Without two crashes (Phoenix from the lead and Texas from a good position), as well as these issues, Power would be right in the mix. It’s the small mistakes which costs him the top spot on this list. In the fascinating battle between three champions all at Team Penske, it is not one of the two most recent champions who is set to come out on top.
1st – Scott Dixon – championship favourite, fastest in qualifying group (Detroit 1), three wins (Detroit 1, Texas, Toronto)
This is Dixon circa 2008-levels of unfathomable consistency. Dixon’s idea of a bad day at the office in 2018 is 12th at Iowa. 12th! The fact that the series has undergone a drastic change with the new bodykit, Chip Ganassi Racing has downsized its programme from four cars to two, and Dixon has a new team-mate in the comparatively inexperienced Ed Jones, yet Dixon finds himself solidly at the top of the points standings just shows how great the man who could well surpass the legendary Mario Andretti in American open-wheel championships won, is.
Qualifying has not been Dixon’s strong point (his one start from pole came from a rained-out qualifying session at Gateway), but by focusing on the races, he finds himself almost always in the top six. Aside from that 12th at Iowa and 11th at Long Beach (after one awesome battle with Bourdais), every race has been finished inside the top six. Rossi, Power, and Newgarden have done stellar jobs to keep up, but it’s incredibly difficult to beat Dixon on this sort of form.

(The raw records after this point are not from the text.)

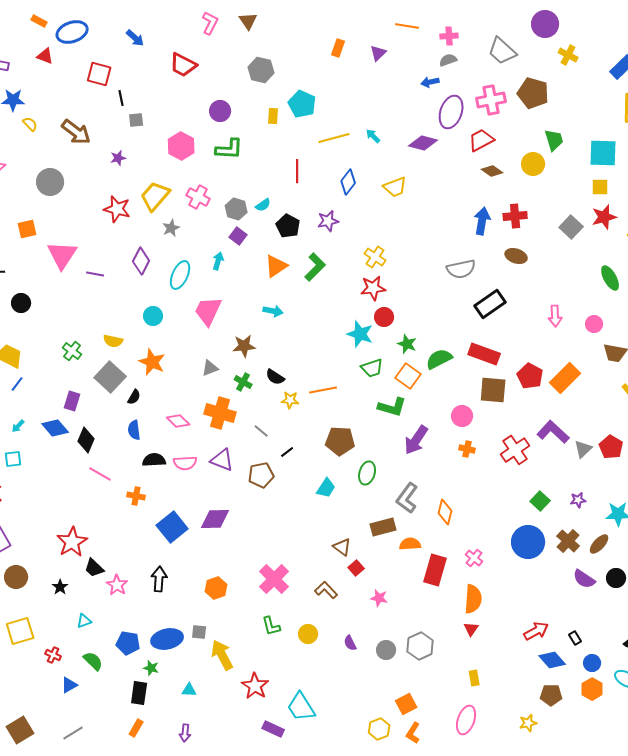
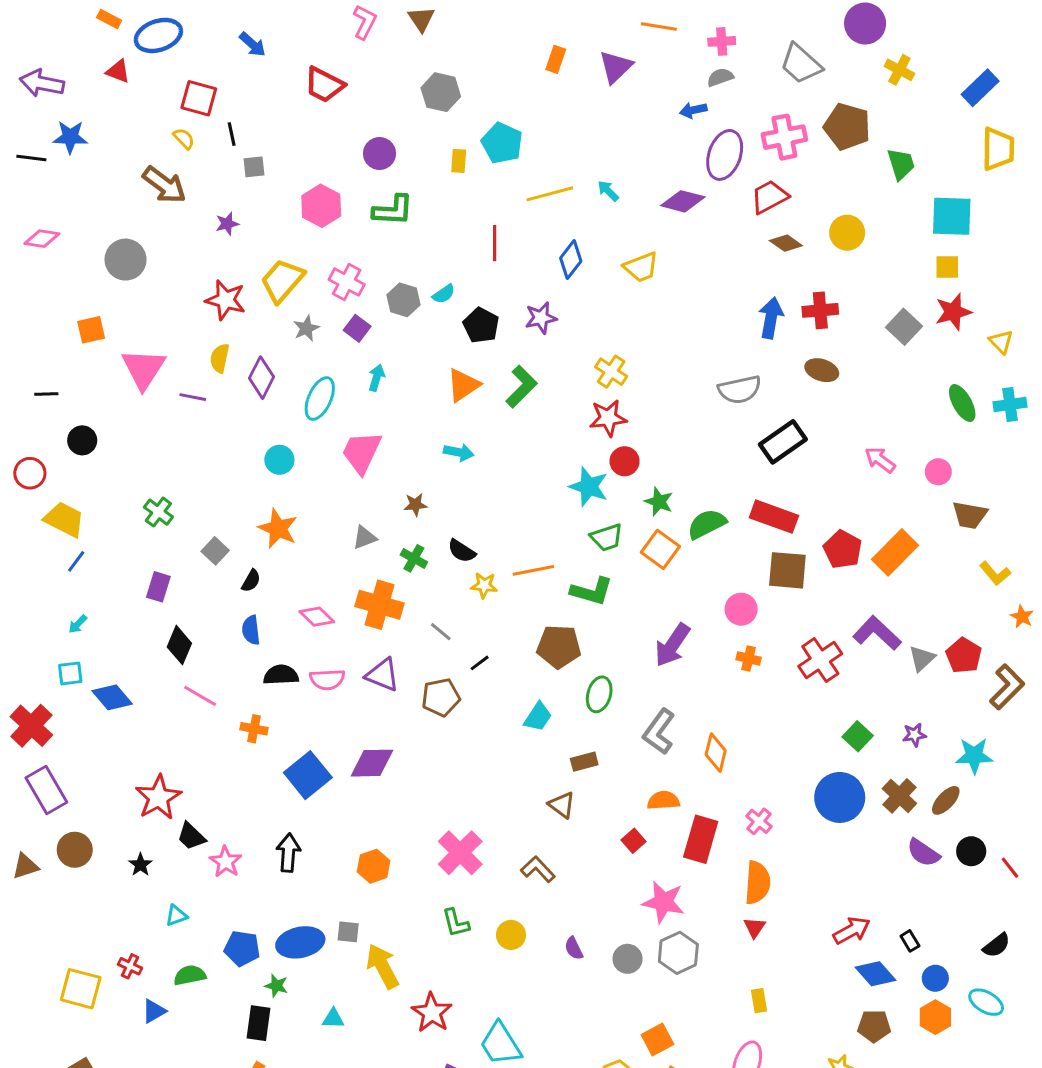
purple triangle: (378, 53) -> (616, 67), size x1.4
yellow semicircle: (30, 124) -> (184, 139), moved
green trapezoid: (554, 140) -> (901, 164), moved
purple square: (238, 236) -> (357, 328), moved
pink arrow: (555, 316) -> (880, 460), turned 130
yellow semicircle: (113, 341) -> (220, 358), moved, turned 90
brown star: (244, 346) -> (415, 505), size x0.7
gray square: (110, 377) -> (215, 551), size x0.6
green L-shape: (392, 407) -> (592, 591), moved
blue diamond: (55, 428) -> (112, 697), moved
brown rectangle: (383, 527) -> (584, 762), moved, size x0.7
red square: (356, 568) -> (634, 841), moved
pink star: (379, 598) -> (663, 902), moved, size x1.6
yellow square: (20, 631) -> (81, 989), moved, turned 32
green semicircle: (93, 661) -> (190, 975), turned -55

Sure, he got insanely lucky by avoiding being wiped out at Pocono and Portland (where he went onto finish third and fifth respectively) but he still did the job and picked up massive numbers of points. The Portland drive especially was incredible in that Dixon had a car roll over the top of him, had a drive-through penalty following a pit speed limiter glitch, had suspension damage throughout, and still finished ahead of all his title rivals in fifth. This is why Scott Dixon is the greatest driver of 2018, and why he is one of the greatest Indycar drivers in history.